08 January 2021
Micaela Mihov was a PhD student at King's Business School.
Tell us a little bit about your PhD research topic.
My PhD thesis investigated the impact of political economy institutions on the development of infrastructure public-private partnerships in Europe. I was lucky to work in an interdisciplinary team with Gerhard Schnyder (a political scientist and comparative management researcher) and Evagelos Pafilis (an economist and PPP expert).
I have always been interested in studying the relationship between public and private provision of social goods. Having a background in political science, I had mostly studied the impact of governments, central banks or international organizations on society. However, I wanted to understand better what the role of the private sector could or should be in the context of public goods.
From the start of my PhD, my aim was to combine theory with practice. Theoretically, my PhD is grounded in organizational management studies and theories of institutional change. For my data collection, I held over 50 interviews with Public-Private Partnership professionals, including public officials, construction company managers, bankers, trade unions, business associations and civil society organisations.
What motivated you to do a PhD and what were you doing before?
Before joining King’s Business School I graduated from the London School of Economics with an MSc in Political Economy of Europe. There, I specialized in comparative capitalism, looking at the interactions between different national systems, including industrial relations, finance, education, corporate governance or inter-firm relations. I felt that I wanted to learn more about the corporate side to social responsibility.
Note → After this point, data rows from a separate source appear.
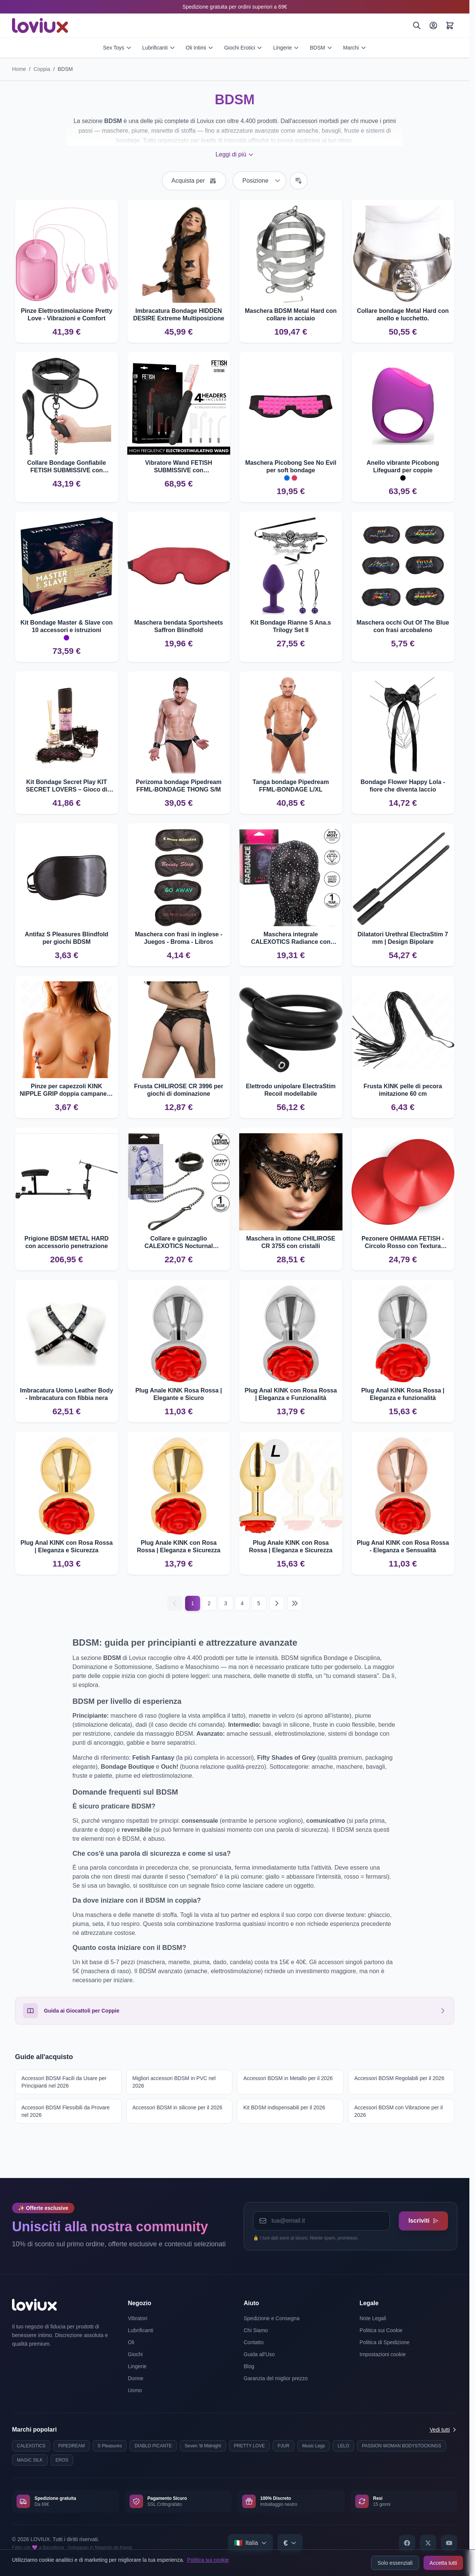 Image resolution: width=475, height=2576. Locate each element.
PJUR (283, 2445)
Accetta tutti (443, 2563)
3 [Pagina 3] (225, 1603)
While writing my proposal for my master’s thesis, I realized that what I wanted to research was going way beyond a master’s thesis - and that was my first step towards my PhD application.
What did you most enjoy about your PhD?
Getting to know myself better. A PhD makes you an expert in the field of research, but it is also a journey of self-reflection and learning your strength and weaknesses. Often there is plenty of support, but sometimes you are confronted with roadblocks that only you can solve. I think my PhD journey has taught me that I can overcome even the most difficult challenges and that there is always light at the end of the tunnel.
How did you find the transition from student life to research?
Every beginning is difficult, and a PhD probably won’t compare to anything you have done before. What helped me with the transition was to connect with the other PhD students from the beginning. Even though we were all researching different topics, we all experienced similar challenges along the way. Knowing this was very comforting to me and, I have made great friends for life.
Why did you choose King’s Business School?
First of all, because of my supervisor, whose academic profile I found very interesting and aligned with my research interests.
The second reason was King’s reputation for contributing to public policy debates in an interdisciplinary fashion. For me, research has always been about the cross-fertilization of different disciplines, methods and theories, balancing different perspectives and remaining open to new ideas and influences.
How did your time at King’s Business School shape your thinking about your future career and your next steps post-PhD?
The Business School strengthened my desire to use my expertise and research skills in a field where I can make a positive impact on people and society. I recently started a job at the German development agency (GIZ) where I work as an advisor for the German government on multilateral development bank policies.
This position gives me the opportunity to shape real-life policies impacting millions of people who receive development finance. It also allows me to apply my academic background to investigate how public and private financial resources can be used more effectively to help the most vulnerable communities and achieve the UN Sustainable Development Goals by 2030.
What advice would you give to those looking to study for a PhD in Public Services Management and Organisation?
If you are passionate about your research topic, enjoy being part of an international and open-minded community and have found a supervisor that loves your research topic as much as you do, then you should not hesitate any longer: King's Business School will be the right choice for your PhD journey.